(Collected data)
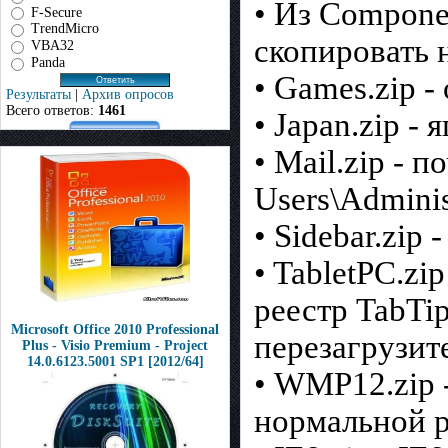
• Из Compone
F-Secure
TrendMicro
скопировать 
VBA32
Panda
• Games.zip -
Результаты
|
Архив опросов
Всего ответов:
1461
• Japan.zip -
• Mail.zip - п
Users\Adminis
• Sidebar.zip
• TabletPC.zi
реестр TabTip
Microsoft Office 2010 Professional
перезагрузит
Plus - Visio Premium - Project
14.0.6123.5001 SP1 [2012/64]
• WMP12.zip -
нормальной р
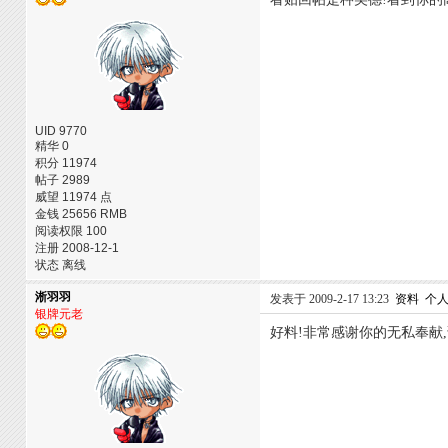
UID 9770
精华 0
积分 11974
帖子 2989
威望 11974 点
金钱 25656 RMB
阅读权限 100
注册 2008-12-1
状态 离线
淅羽羽
发表于 2009-2-17 13:23
资料
个
银牌元老
好料!非常感谢你的无私奉献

→ **Problem requirements**: Every entry should be written out word for word, except for its pictures.

→ **Reply**:
• Из Compone
F-Secure
TrendMicro
скопировать 
VBA32
Panda
• Games.zip -
Результаты
|
Архив опросов
Всего ответов:
1461
• Japan.zip -
• Mail.zip - п
Users\Adminis
• Sidebar.zip
• TabletPC.zi
реестр TabTip
Microsoft Office 2010 Professional
перезагрузит
Plus - Visio Premium - Project
14.0.6123.5001 SP1 [2012/64]
• WMP12.zip -
нормальной р
UID 9770
精华 0
积分 11974
帖子 2989
威望 11974 点
金钱 25656 RMB
阅读权限 100
注册 2008-12-1
状态 离线
淅羽羽
发表于 2009-2-17 13:23
资料
个
银牌元老
好料!非常感谢你的无私奉献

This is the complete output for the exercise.